Worst of all for the task at hand, you can no longer understand the information you’re supposed to be reading. The paragraphs, the words, the letters, the punctuation, all become meaningless, abstract shapes only tenuously attached to the page. Your frustration rises and your anxiety is real because there’s a definite possibility that you can’t deliver on a project you came highly recommended for.

You feel like this for 7.5 hours a day, longer if you do lunch al desko. Then you go home, mentally and physically spent, and basic self care like preparing even a moderately nutritious meal is beyond your ability. You get up to do the same thing all over again the next day, all while being unfailingly cheerful with your workmates.

Autistic coping styles can make neurotypicals think we’re not up to the job

My brand of autism means I internalise these reactions. That creates big health issues for me but means outwardly I pass unnoticed until a manager questions the veracity of repeated sick leave. Others externalise in ways neurotypical managers and colleagues can find socially unacceptable. Either way, our styles of coping with inaccessible working environments can put serious doubts in neurotypical minds about our employability.

Physical and sensory accessibility is a prerequisite for us to do our best work[1]. But negotiating accommodations is bound up with the complexities of disclosure and navigating the power relationship with our employers.

Why fluorescent lights are like Thestrals

In spite – or maybe because – of my tortuous relationship with the fluorescent light, I’d never bothered to learn about its provenance until I came to write this post. I thought I’d read somewhere it had been invented by Nikola Tesla, whom many people claim was autistic despite the obvious clinical difficulties of diagnosing someone who is a long time dead. I liked to fancy he’d created it as a sign by which autists of the future, able to sense something that neurotypicals can’t, might identify themselves. Kind of like the Thestrals in Harry Potter.

Of course, the actual history of the fluorescent light is far more prosaic than that, and Tesla didn’t invent the one we know today. Even so, the strange power it wields over those of us affected by its cold and relentless flicker is real.

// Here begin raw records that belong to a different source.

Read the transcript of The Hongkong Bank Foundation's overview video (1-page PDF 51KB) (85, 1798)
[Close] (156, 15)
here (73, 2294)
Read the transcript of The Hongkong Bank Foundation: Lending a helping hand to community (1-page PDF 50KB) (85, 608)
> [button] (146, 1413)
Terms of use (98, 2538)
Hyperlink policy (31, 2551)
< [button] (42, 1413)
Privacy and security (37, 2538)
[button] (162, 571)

How I got the job done by faking a sickie

But what about the research I was sent into that office to do? Remote working wasn’t really a thing back then, and it would never have occurred to me to ask for accommodations. With a deadline looming, I feigned illness and completed the report at home before emailing it back to myself at work. The managers were happy with my recommendations and my workmates organised a farewell lunch at a Chinese restaurant. At least that workaround turned out well in the end.

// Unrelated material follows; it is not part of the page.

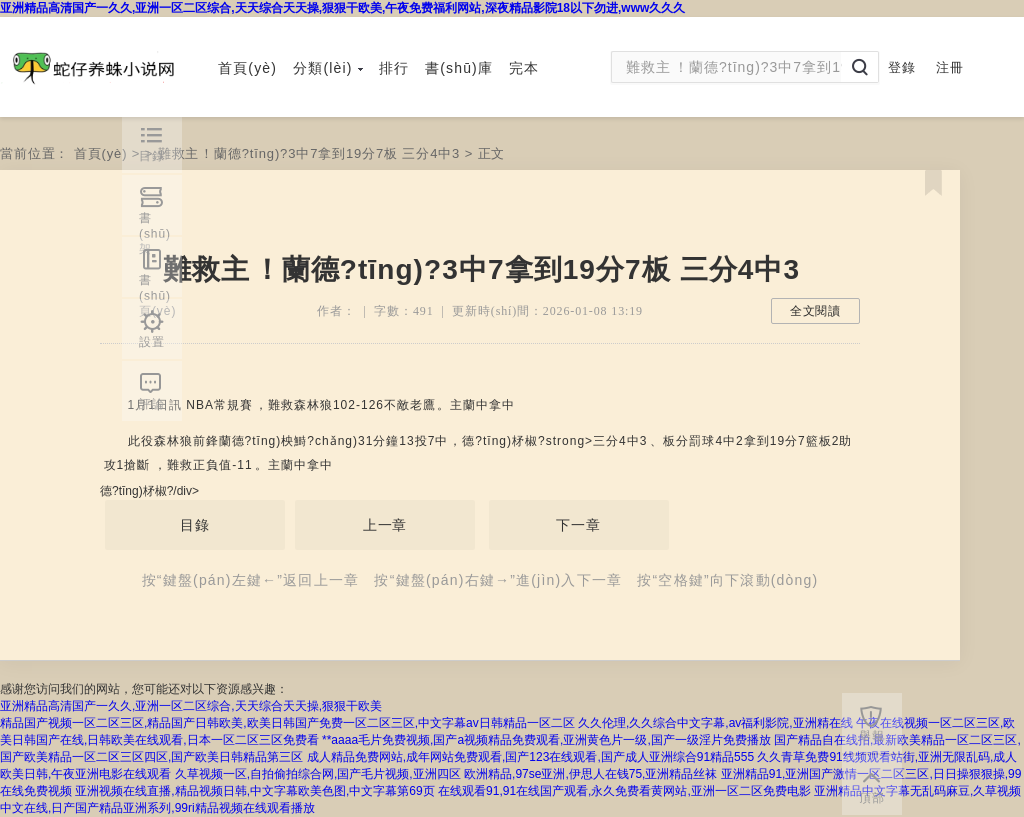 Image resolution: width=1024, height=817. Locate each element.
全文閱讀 (815, 311)
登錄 (902, 67)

Image credit: Daria Nepriakhina on Unsplash

*You’ll get that reference if you come from the same time and place as me. If not, here’s an article about Roy and HG. There are heaps of videos on YouTube.

[1] Waisman-Nitzan, M., Gal, E. & Schreuer, N. (2021) “It’s like a ramp for a person in a wheelchair”: Workplace accessibility for employees with autism. Research in Developmental Disabilities. 114. doi.org/10.1016/j.ridd.2021.103959.